Problem statement — Repeat only the lines below that run from the line with "Ремни клиновые" to the line with "El 45% de CVs", ends included; skip every picture.

==== Data listing ====

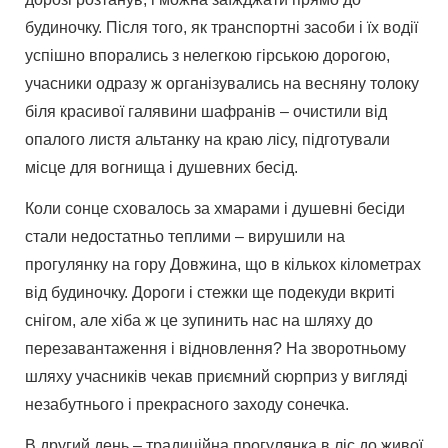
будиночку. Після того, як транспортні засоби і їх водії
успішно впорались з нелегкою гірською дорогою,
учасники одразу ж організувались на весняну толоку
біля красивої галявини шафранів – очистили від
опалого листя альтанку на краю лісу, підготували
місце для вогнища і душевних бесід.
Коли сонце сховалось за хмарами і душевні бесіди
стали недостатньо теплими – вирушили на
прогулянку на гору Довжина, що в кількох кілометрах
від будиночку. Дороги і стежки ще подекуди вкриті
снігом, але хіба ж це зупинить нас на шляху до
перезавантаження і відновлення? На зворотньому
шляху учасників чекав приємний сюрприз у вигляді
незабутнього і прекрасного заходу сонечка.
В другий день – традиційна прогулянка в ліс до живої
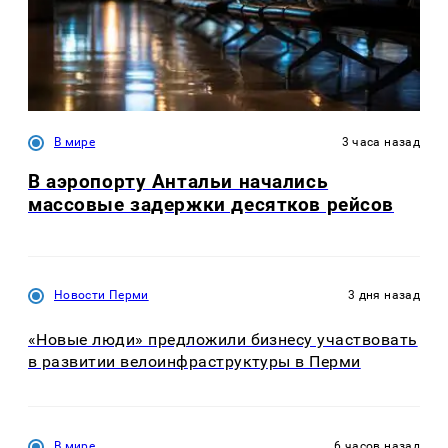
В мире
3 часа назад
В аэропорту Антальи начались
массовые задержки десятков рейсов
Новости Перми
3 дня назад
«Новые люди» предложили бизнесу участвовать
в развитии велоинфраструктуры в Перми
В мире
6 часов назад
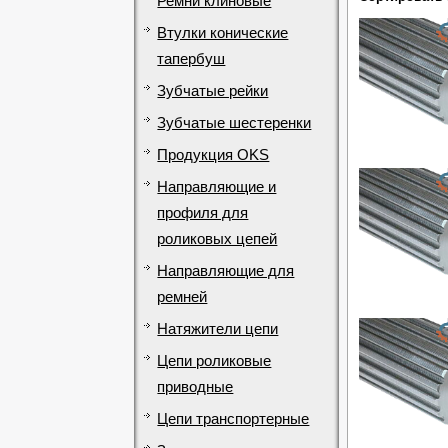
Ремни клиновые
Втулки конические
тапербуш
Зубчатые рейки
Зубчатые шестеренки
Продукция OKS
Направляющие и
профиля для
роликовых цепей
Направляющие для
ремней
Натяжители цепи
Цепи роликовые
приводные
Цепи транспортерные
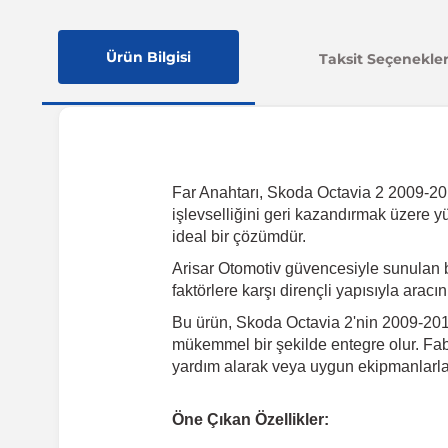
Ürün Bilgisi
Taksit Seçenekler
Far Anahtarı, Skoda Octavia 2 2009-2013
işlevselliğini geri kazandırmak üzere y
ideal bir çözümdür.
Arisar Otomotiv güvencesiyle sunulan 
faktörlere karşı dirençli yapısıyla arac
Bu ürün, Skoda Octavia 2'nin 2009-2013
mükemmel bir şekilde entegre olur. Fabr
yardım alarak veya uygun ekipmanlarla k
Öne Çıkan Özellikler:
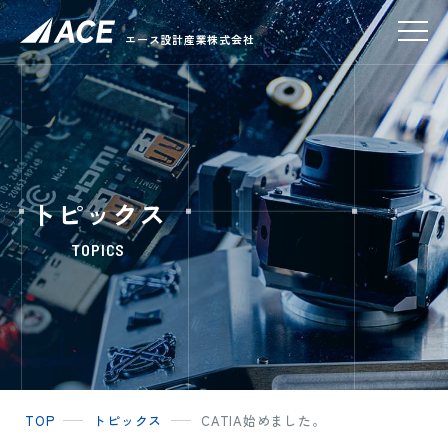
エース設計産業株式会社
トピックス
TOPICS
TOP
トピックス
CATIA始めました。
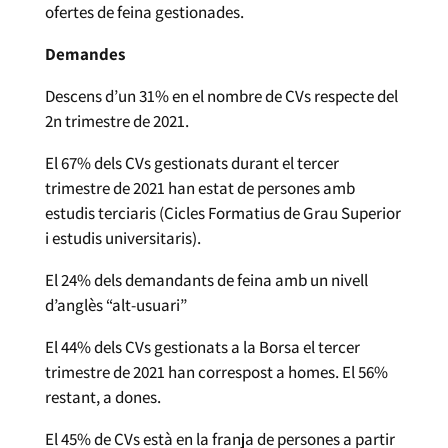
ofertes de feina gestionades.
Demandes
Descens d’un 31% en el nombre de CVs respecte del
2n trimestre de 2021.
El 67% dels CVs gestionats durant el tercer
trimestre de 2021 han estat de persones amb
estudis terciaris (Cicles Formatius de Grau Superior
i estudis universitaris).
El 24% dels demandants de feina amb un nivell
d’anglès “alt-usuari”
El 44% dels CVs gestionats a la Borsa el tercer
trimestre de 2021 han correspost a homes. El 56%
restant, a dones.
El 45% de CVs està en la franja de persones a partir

====
==== Data listing ====

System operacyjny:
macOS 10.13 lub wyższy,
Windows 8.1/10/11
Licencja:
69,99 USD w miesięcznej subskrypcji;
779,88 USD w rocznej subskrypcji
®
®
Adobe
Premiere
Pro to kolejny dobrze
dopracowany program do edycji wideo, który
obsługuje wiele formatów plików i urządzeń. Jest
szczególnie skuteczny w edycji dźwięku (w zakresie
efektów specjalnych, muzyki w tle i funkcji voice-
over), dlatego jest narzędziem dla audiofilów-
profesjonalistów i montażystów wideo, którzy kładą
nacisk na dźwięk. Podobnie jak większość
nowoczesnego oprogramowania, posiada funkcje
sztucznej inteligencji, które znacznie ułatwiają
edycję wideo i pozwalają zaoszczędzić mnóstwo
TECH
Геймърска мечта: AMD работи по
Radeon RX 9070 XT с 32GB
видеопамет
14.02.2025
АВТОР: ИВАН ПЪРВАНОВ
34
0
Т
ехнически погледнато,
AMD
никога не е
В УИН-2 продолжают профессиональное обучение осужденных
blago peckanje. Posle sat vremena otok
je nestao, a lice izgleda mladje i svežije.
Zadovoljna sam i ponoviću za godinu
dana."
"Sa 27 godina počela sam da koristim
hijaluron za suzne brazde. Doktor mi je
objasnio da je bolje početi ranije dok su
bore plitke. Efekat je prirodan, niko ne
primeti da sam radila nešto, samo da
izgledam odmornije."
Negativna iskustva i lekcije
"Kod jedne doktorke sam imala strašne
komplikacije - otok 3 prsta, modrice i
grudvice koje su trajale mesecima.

====

The completed task —
Ремни клиновые
Втулки конические
тапербуш
Зубчатые рейки
Зубчатые шестеренки
Продукция OKS
Направляющие и
профиля для
роликовых цепей
Направляющие для
ремней
Натяжители цепи
Цепи роликовые
приводные
Цепи транспортерные
Ürün Bilgisi
Taksit Seçenekler
Far Anahtarı, Skoda Octavia 2 2009-2013
işlevselliğini geri kazandırmak üzere y
ideal bir çözümdür.
Arisar Otomotiv güvencesiyle sunulan 
faktörlere karşı dirençli yapısıyla arac
Bu ürün, Skoda Octavia 2'nin 2009-2013
mükemmel bir şekilde entegre olur. Fabr
yardım alarak veya uygun ekipmanlarla k
Öne Çıkan Özellikler:
エース設計産業株式会社
トピックス
TOPICS
TOP
トピックス
CATIA始めました。
ofertes de feina gestionades.
Demandes
Descens d’un 31% en el nombre de CVs respecte del
2n trimestre de 2021.
El 67% dels CVs gestionats durant el tercer
trimestre de 2021 han estat de persones amb
estudis terciaris (Cicles Formatius de Grau Superior
i estudis universitaris).
El 24% dels demandants de feina amb un nivell
d’anglès “alt-usuari”
El 44% dels CVs gestionats a la Borsa el tercer
trimestre de 2021 han correspost a homes. El 56%
restant, a dones.
El 45% de CVs està en la franja de persones a partir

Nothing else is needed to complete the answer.